Labor federations are free to maintain ties with international organizations.
b. The Right to Organize and Bargain Collectively
Citizens in all fields of employment, except uniformed members of the armed forces, police officers, and some court employees, have the right to organize and bargain collectively. In practice, unions representing public sector employees negotiate directly with the Government. Wages for all state employees are defined by the wage pyramid, legislated in 1992, which comprises 25 wage levels organized by trade.

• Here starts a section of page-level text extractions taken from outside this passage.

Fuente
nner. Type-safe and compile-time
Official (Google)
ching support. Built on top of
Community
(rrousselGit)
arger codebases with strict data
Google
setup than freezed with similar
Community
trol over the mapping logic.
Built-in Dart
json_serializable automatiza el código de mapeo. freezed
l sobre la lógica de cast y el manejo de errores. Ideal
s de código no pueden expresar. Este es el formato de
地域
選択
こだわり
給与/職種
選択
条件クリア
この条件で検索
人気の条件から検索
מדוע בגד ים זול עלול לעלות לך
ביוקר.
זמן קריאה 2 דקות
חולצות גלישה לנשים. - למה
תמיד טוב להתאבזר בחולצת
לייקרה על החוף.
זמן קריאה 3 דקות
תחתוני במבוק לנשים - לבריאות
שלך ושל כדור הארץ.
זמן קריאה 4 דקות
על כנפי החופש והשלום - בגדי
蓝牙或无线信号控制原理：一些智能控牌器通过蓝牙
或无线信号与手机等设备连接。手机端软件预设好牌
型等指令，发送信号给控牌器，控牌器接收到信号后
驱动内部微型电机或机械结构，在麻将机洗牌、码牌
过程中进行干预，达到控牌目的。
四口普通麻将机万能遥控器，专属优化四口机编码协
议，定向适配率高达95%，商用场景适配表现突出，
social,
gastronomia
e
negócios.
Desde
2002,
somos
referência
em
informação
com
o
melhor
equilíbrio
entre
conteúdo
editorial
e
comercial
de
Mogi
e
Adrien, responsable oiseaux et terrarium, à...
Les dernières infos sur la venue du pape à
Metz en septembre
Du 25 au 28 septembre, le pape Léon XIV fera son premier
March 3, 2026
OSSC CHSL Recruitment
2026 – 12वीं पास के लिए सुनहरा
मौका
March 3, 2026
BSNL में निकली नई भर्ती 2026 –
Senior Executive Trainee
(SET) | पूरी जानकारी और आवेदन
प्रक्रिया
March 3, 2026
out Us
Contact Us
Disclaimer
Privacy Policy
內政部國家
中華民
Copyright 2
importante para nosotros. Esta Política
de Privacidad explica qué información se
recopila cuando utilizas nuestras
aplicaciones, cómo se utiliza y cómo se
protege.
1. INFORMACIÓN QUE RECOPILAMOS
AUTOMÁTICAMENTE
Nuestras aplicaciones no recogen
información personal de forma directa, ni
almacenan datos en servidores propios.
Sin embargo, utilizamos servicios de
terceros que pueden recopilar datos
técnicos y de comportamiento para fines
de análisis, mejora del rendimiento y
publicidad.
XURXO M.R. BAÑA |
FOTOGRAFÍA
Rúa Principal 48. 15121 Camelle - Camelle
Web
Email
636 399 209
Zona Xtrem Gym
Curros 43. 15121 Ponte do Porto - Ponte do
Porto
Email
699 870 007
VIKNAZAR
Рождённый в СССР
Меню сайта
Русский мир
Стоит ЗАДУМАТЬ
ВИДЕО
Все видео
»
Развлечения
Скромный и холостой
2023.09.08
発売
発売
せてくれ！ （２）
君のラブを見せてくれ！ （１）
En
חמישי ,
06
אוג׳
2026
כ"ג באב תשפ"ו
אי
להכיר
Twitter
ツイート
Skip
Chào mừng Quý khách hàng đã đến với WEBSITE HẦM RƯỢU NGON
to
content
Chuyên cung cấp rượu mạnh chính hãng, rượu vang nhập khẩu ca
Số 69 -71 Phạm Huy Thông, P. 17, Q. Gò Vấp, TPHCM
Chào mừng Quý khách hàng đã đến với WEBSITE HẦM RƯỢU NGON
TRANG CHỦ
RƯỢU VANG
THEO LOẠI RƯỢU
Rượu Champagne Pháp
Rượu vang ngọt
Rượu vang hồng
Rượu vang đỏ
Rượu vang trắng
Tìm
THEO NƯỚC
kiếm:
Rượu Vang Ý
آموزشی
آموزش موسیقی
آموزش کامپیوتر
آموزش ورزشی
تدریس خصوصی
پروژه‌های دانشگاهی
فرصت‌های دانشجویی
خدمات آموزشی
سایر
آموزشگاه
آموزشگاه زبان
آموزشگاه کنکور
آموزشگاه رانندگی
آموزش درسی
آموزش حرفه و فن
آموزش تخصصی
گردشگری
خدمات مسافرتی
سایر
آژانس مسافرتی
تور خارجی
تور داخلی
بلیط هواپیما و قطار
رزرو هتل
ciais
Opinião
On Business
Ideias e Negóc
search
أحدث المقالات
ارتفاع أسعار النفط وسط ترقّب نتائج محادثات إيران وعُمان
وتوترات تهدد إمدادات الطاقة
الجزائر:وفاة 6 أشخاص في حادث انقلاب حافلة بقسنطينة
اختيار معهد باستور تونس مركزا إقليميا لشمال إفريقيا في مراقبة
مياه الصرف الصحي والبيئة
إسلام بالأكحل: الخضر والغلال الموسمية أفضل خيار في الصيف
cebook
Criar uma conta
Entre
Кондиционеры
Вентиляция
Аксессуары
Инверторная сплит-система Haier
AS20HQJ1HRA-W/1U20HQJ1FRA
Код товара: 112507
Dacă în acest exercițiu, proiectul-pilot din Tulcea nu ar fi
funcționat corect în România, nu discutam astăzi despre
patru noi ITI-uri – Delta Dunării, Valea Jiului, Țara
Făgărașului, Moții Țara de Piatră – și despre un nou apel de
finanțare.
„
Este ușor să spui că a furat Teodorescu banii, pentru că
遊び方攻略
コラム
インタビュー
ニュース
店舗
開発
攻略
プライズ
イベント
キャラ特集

Parliament passed a law establishing free-trade zones between Tirana and Durres and elsewhere in the country. These are to become export processing zones, but the zones are not yet functioning due to the lack of implementing regulations.
c. Prohibition of Forced or Compulsory Labor
The Law on Major Constitutional Provisions and the Labor Code prohibit forced labor, and there were no cases reported.
d. Minimum Age for Employment of Children
The Labor Code sets the minimum age of employment at 14 years of age and limits the amount and type of labor that can be performed by persons between the ages of 14 and 18. The Labor Code covers working conditions for those over the age of 16. The Ministry of Labor enforces the minimum age requirement through the courts. In rural areas, children continue to be rquired to assist their families in farm work.
e. Acceptable Conditions of Work
The minimum wage for all public sector workers over the age of 16 is approximately $35 (3,500 lek) per month, which is not sufficient to maintain a decent standard of living for a worker and family. Most workers must find second or part-time jobs to supplement their incomes or rely on remittances from family members residing abroad. The law guarantees social assistance (income support) and unemployment compensation. However, this is extremely limited, both in the numbers of unemployed who receive it and in the amount that they receive. The average monthly wage for workers in the public sector is approximately $100 (10,000 lek), an increase of around 60 percent over last year. No data are available for private sector wages, but they are perceived to be considerably higher than the public sector. A draft law was under consideration at the end of 1996 that would set a minimum wage for private sector employees.
Workers are limited by law to a 48-hour workweek, and many workers normally work 6 days a week; the Council of Ministers must approve exceptions. The Ministry of Labor enforces this law whenever possible. Women may not work at night in some professions, and pregnant women may not perform any night work.
The Government sets occupational health and safety standards but has limited funds to make improvements in the remaining state-owned industries; health and safety are generally very poor. The 1995 Labor Code spells out the obligations of employers and their employees with regard to workplace safety. The law, however, does not provide specific protection to workers who choose to leave the workplace for fear of hazardous conditions.